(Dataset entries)
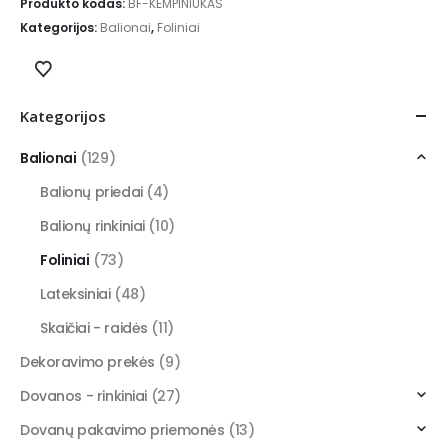
Produkto kodas:
BF-KEMPINIUKAS
Kategorijos:
Balionai
,
Foliniai
Kategorijos
Balionai
(129)
Balionų priedai
(4)
Balionų rinkiniai
(10)
Foliniai
(73)
Lateksiniai
(48)
Skaičiai - raidės
(11)
Dekoravimo prekės
(9)
Dovanos - rinkiniai
(27)
Dovanų pakavimo priemonės
(13)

*PROBLEM*:
Output only the lines from the line that contains "Lateksiniai" through the end of the entries, both included, exactly as they appear.

*EXERCISE SOLUTION*:
Lateksiniai
(48)
Skaičiai - raidės
(11)
Dekoravimo prekės
(9)
Dovanos - rinkiniai
(27)
Dovanų pakavimo priemonės
(13)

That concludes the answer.